Born and raised in Vancouver, Amy has fostered a deep love and respect for the amazing nature surrounding the city. She previously worked as an Archaeologist/Program Coordinator for a North Vancouver First Nation and spent many years helping to protect the cultural health of the community. Expanding on her Bachelor of Arts – Archaeology degree obtained from the University of Saskatchewan, Amy is currently completing the Associate Certificate of Project Management Program at BCIT. Amy enjoys running through the trails at Lynn Headwaters, playing ultimate frisbee, reading legal thrillers and making/restoring furniture.
What excites you most about the future with CMG?
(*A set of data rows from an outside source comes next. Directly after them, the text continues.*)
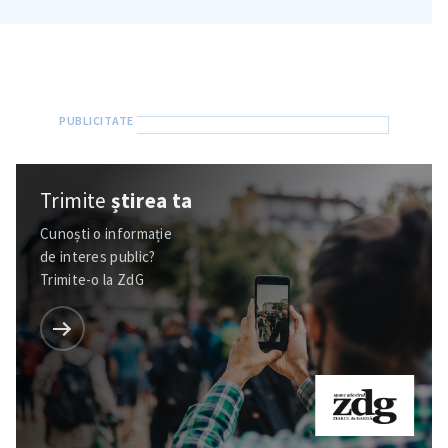
Trimite
știrea ta
Cunoști o informație
de interes public?
Trimite-o la ZdG
ȘTIREA MEA
Titlu știre
+ Adaugă titlu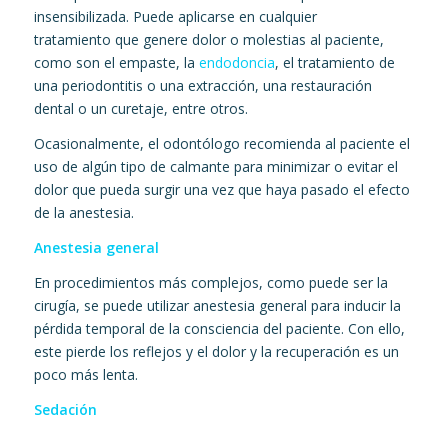
insensibilizada. Puede aplicarse en cualquier
tratamiento que genere dolor o molestias al paciente,
como son el empaste, la
endodoncia
, el tratamiento de
una periodontitis o una extracción, una restauración
dental o un curetaje, entre otros.
Ocasionalmente, el odontólogo recomienda al paciente el
uso de algún tipo de calmante para minimizar o evitar el
dolor que pueda surgir una vez que haya pasado el efecto
de la anestesia.
Anestesia general
En procedimientos más complejos, como puede ser la
cirugía, se puede utilizar anestesia general para inducir la
pérdida temporal de la consciencia del paciente. Con ello,
este pierde los reflejos y el dolor y la recuperación es un
poco más lenta.
Sedación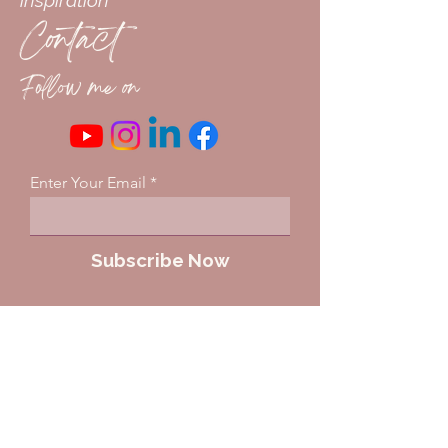
inspiration
Contact
Follow me on
Enter Your Email
Subscribe Now
Home
Retreats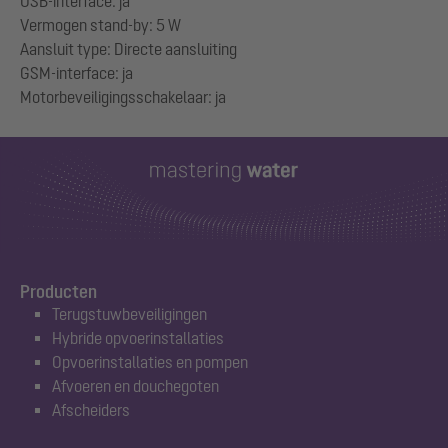
USB-interface: ja
Vermogen stand-by: 5 W
Aansluit type: Directe aansluiting
GSM-interface: ja
Producten
Terugstuwbeveiligingen
Hybride opvoerinstallaties
Opvoerinstallaties en pompen
Afvoeren en douchegoten
Afscheiders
Endless possibilities! I’m very excited to be joining CMG at a time of exponential growth and expansion for the Strategic Engagement & Communications practice group. The backgrounds and prior work experience of the team enable Castlemain to approach any project with a holistic view and various expertise areas. This capability means that our team can bring unique strengths to any project in our portfolio. Personally, I’m thrilled to have the opportunity, over time, to manage many different types of projects all over Canada. In my previous role, I was an Archaeologist and focused on the archaeological aspect of projects. That work took place primarily in the British Columbia, Lower Mainland, and Fraser Valley. It is a refreshing change to have the chance to work for clients throughout Canada. It will be challenging to move between CMG’s practice groups and their various projects but I am excited about the new opportunity!
What does reconciliation mean to you?
I feel it inappropriate to define reconciliation from a settler perspective when the majority of Canada’s First Nations are completely unheard. Instead, I will draw on my years of experience of working with and learning from First Nations to discuss my views of what the Nations would like reconciliation to look like.
I have been taught that real reconciliation will occur when First Nations can experience healthy lands, waters and cultural health of their communities. Key factors are the ability for these communities to conduct traditional activities such as hunting, fishing, and ceremony without the fear of interference from local, provincial or federal governments; and, the ability for First Nations communities to control their own lands and resources. Most of all, reconciliation needs to recognize that the First Nations are an integral part of Canadian history who, although they have been treated abhorrently, are still willing to come to the table with strength and resilience to discuss how colonial Canada can right their wrongs of the past.